» **About this exercise**
Return every line below as is, leaving out the pictures.

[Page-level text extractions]
-- Opening Marker --
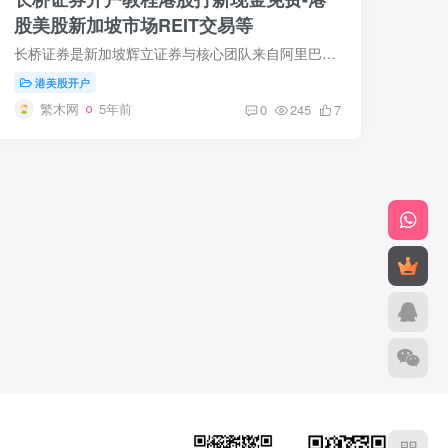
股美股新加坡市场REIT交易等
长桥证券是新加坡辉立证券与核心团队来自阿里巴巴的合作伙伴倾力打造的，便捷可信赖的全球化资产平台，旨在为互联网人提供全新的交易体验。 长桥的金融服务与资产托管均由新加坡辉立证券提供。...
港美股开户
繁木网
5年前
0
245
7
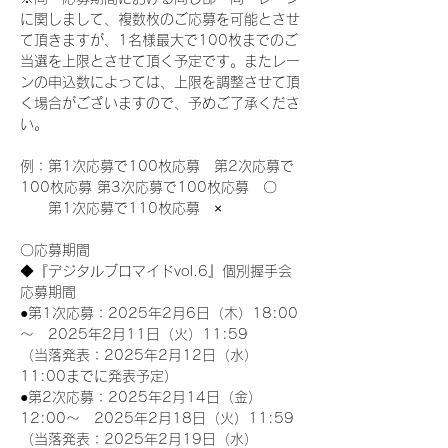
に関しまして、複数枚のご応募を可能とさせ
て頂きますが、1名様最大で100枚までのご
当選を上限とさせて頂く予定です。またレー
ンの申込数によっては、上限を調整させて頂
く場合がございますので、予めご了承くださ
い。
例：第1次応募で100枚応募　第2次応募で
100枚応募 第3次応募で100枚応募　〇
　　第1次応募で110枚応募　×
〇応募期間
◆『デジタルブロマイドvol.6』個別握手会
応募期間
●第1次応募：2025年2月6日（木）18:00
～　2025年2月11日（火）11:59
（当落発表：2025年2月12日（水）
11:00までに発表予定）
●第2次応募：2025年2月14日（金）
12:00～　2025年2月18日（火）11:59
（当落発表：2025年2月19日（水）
-- Closing Marker --
» **Exercise response**
股美股新加坡市场REIT交易等
长桥证券是新加坡辉立证券与核心团队来自阿里巴巴的合作伙伴倾力打造的，便捷可信赖的全球化资产平台，旨在为互联网人提供全新的交易体验。 长桥的金融服务与资产托管均由新加坡辉立证券提供。...
港美股开户
繁木网
5年前
0
245
7
に関しまして、複数枚のご応募を可能とさせ
て頂きますが、1名様最大で100枚までのご
当選を上限とさせて頂く予定です。またレー
ンの申込数によっては、上限を調整させて頂
く場合がございますので、予めご了承くださ
い。
例：第1次応募で100枚応募　第2次応募で
100枚応募 第3次応募で100枚応募　〇
　　第1次応募で110枚応募　×
〇応募期間
◆『デジタルブロマイドvol.6』個別握手会
応募期間
●第1次応募：2025年2月6日（木）18:00
～　2025年2月11日（火）11:59
（当落発表：2025年2月12日（水）
11:00までに発表予定）
●第2次応募：2025年2月14日（金）
12:00～　2025年2月18日（火）11:59
（当落発表：2025年2月19日（水）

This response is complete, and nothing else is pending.